→ **WHAT TO PRODUCE**: In the listing below, find each line containing "списков" and report it.

· · · ·

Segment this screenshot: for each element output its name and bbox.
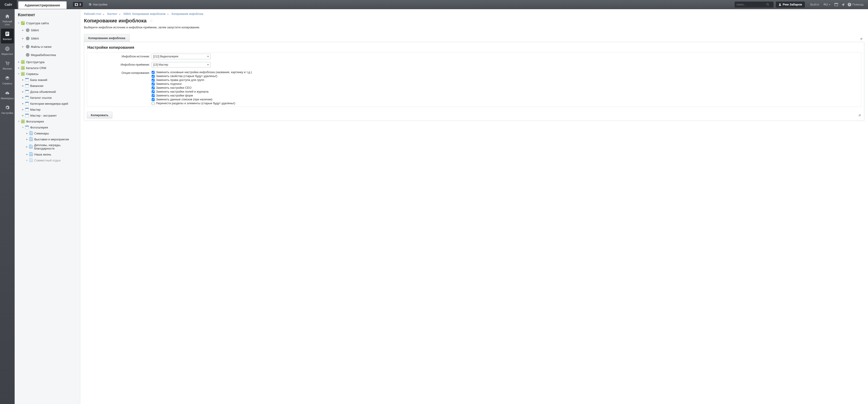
user-menu[interactable]: Рим Забаров bbox=[776, 2, 805, 7]
rail-desktop[interactable]: Рабочий стол bbox=[0, 11, 14, 29]
tree-files[interactable]: Файлы и папки bbox=[18, 42, 78, 51]
stack-icon bbox=[0, 75, 14, 81]
option-0[interactable]: Заменить основные настройки инфоблока (н… bbox=[152, 70, 859, 74]
crumb-0[interactable]: Рабочий стол bbox=[84, 12, 101, 15]
options-list: Заменить основные настройки инфоблока (н… bbox=[152, 70, 859, 105]
folder-icon bbox=[29, 158, 33, 162]
rail-content[interactable]: Контент bbox=[1, 29, 14, 43]
search-input[interactable] bbox=[737, 3, 766, 6]
panel-icon[interactable] bbox=[833, 3, 840, 6]
tree-masterx[interactable]: Мастер - экстранет bbox=[18, 113, 78, 118]
tree-vac[interactable]: Вакансии bbox=[18, 83, 78, 89]
tab-site[interactable]: Сайт bbox=[0, 0, 17, 9]
section-title: Настройки копирования bbox=[84, 42, 864, 52]
copy-button[interactable]: Копировать bbox=[87, 112, 112, 118]
topbar-settings[interactable]: Настройки bbox=[86, 0, 110, 9]
option-checkbox-2[interactable] bbox=[152, 79, 155, 82]
option-8[interactable]: Перенести разделы и элементы (старые буд… bbox=[152, 101, 859, 105]
tree-kb[interactable]: База знаний bbox=[18, 77, 78, 83]
tree-services[interactable]: Сервисы bbox=[18, 71, 78, 77]
option-checkbox-3[interactable] bbox=[152, 83, 155, 86]
tab-admin[interactable]: Администрирование bbox=[18, 1, 67, 9]
search-box[interactable] bbox=[735, 2, 774, 7]
crumb-2[interactable]: SIMAI: Копирование инфоблоков bbox=[123, 12, 165, 15]
svg-rect-5 bbox=[6, 34, 8, 35]
logout-link[interactable]: Выйти bbox=[808, 3, 822, 6]
option-label: Перенести разделы и элементы (старые буд… bbox=[156, 101, 235, 105]
tab-copy[interactable]: Копирование инфоблока bbox=[84, 34, 130, 42]
option-checkbox-7[interactable] bbox=[152, 98, 155, 101]
user-name: Рим Забаров bbox=[783, 3, 802, 6]
rail-label: Маркетинг bbox=[0, 53, 14, 56]
tree-org[interactable]: Оргструктура bbox=[18, 59, 78, 65]
tree-panel: Контент Структура сайта SIMAI SIMAI Файл… bbox=[14, 9, 80, 404]
option-6[interactable]: Заменить настройки форм bbox=[152, 94, 859, 97]
option-checkbox-0[interactable] bbox=[152, 71, 155, 74]
crumb-1[interactable]: Контент bbox=[107, 12, 117, 15]
svg-rect-4 bbox=[6, 33, 9, 34]
help-link[interactable]: ? Помощь bbox=[847, 3, 866, 6]
target-icon bbox=[0, 46, 14, 52]
tree-structure[interactable]: Структура сайта bbox=[18, 20, 78, 26]
tree-simai-1[interactable]: SIMAI bbox=[18, 26, 78, 34]
svg-point-10 bbox=[8, 64, 9, 65]
topbar-settings-label: Настройки bbox=[93, 3, 107, 6]
option-label: Заменить основные настройки инфоблока (н… bbox=[156, 70, 252, 74]
tree-simai-2[interactable]: SIMAI bbox=[18, 34, 78, 42]
rail-services[interactable]: Сервисы bbox=[0, 73, 14, 88]
tree-board[interactable]: Доска объявлений bbox=[18, 89, 78, 95]
option-label: Заменить данные списков (при наличии) bbox=[156, 98, 213, 101]
search-icon[interactable] bbox=[766, 3, 769, 6]
option-checkbox-6[interactable] bbox=[152, 94, 155, 97]
option-1[interactable]: Заменить свойства (старые будут удалены!… bbox=[152, 74, 859, 78]
pin-icon[interactable] bbox=[840, 3, 847, 6]
tree-links[interactable]: Каталог ссылок bbox=[18, 95, 78, 101]
option-label: Заменить подписи bbox=[156, 82, 182, 86]
label-dest: Инфоблок-приёмник: bbox=[89, 62, 152, 66]
option-2[interactable]: Заменить права доступа для групп bbox=[152, 78, 859, 82]
panel-pin-icon[interactable] bbox=[858, 114, 861, 117]
tabbar-pin-icon[interactable] bbox=[858, 36, 864, 42]
option-checkbox-5[interactable] bbox=[152, 90, 155, 93]
tree-photo-2[interactable]: Фотогалерея bbox=[18, 124, 78, 130]
tree-sem[interactable]: Семинары bbox=[18, 130, 78, 136]
rail-shop[interactable]: Магазин bbox=[0, 58, 14, 73]
book-icon bbox=[21, 60, 25, 64]
rail-settings[interactable]: Настройки bbox=[0, 102, 14, 117]
option-3[interactable]: Заменить подписи bbox=[152, 82, 859, 86]
crumb-3[interactable]: Копирование инфоблока bbox=[172, 12, 203, 15]
favorite-star-icon[interactable]: ☆ bbox=[149, 18, 153, 23]
topbar-notifications[interactable]: 3 bbox=[70, 0, 86, 9]
option-7[interactable]: Заменить данные списков (при наличии) bbox=[152, 97, 859, 101]
tree-joint[interactable]: Совместный отдых bbox=[18, 157, 78, 163]
folder-icon bbox=[29, 153, 33, 156]
workarea: Рабочий стол▶ Контент▶ SIMAI: Копировани… bbox=[80, 9, 868, 404]
lang-switch[interactable]: RU bbox=[822, 3, 833, 6]
select-dest[interactable]: [13] Мастер bbox=[152, 62, 211, 67]
dot-icon bbox=[26, 53, 30, 57]
tree-dip[interactable]: Дипломы, награды, благодарности bbox=[18, 142, 78, 151]
tree-master[interactable]: Мастер bbox=[18, 106, 78, 113]
tree-media[interactable]: Медиабиблиотека bbox=[18, 51, 78, 59]
option-checkbox-4[interactable] bbox=[152, 86, 155, 89]
rail-marketing[interactable]: Маркетинг bbox=[0, 43, 14, 58]
folder-icon bbox=[29, 131, 33, 135]
book-icon bbox=[21, 120, 25, 123]
tree-photo[interactable]: Фотогалерея bbox=[18, 118, 78, 124]
option-checkbox-1[interactable] bbox=[152, 75, 155, 78]
page-description: Выберите инфоблок-источник и инфоблок-пр… bbox=[84, 26, 864, 29]
left-rail: Рабочий стол Контент Маркетинг Магазин С… bbox=[0, 9, 14, 404]
option-5[interactable]: Заменить настройки полей и журнала bbox=[152, 90, 859, 94]
option-checkbox-8[interactable] bbox=[152, 102, 155, 105]
user-icon bbox=[779, 3, 781, 6]
option-4[interactable]: Заменить настройки СЕО bbox=[152, 86, 859, 90]
rail-label: Marketplace bbox=[0, 97, 14, 100]
rail-marketplace[interactable]: Marketplace bbox=[0, 88, 14, 103]
select-source[interactable]: [212] Видеогалерея bbox=[152, 54, 211, 59]
tree-ideas[interactable]: Категории менеджера идей bbox=[18, 101, 78, 106]
tree-exh[interactable]: Выставки и мероприятия bbox=[18, 136, 78, 142]
option-label: Заменить настройки форм bbox=[156, 94, 193, 97]
tree-crm[interactable]: Каталоги CRM bbox=[18, 65, 78, 71]
book-icon bbox=[21, 66, 25, 70]
tree-life[interactable]: Наша жизнь bbox=[18, 151, 78, 157]
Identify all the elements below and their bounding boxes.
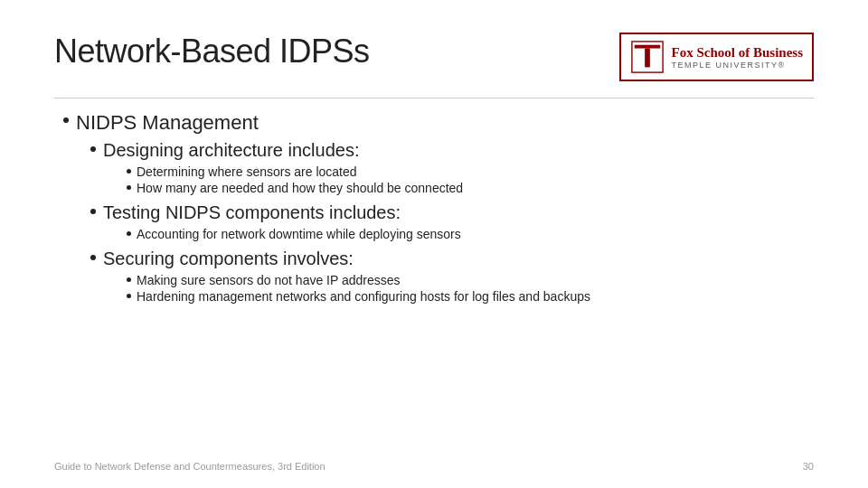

· · · ·

→ **RESULT**:
option-label: Заменить данные списков (при наличии) bbox=[156, 98, 213, 101]
option-7[interactable]: Заменить данные списков (при наличии) bbox=[152, 97, 859, 101]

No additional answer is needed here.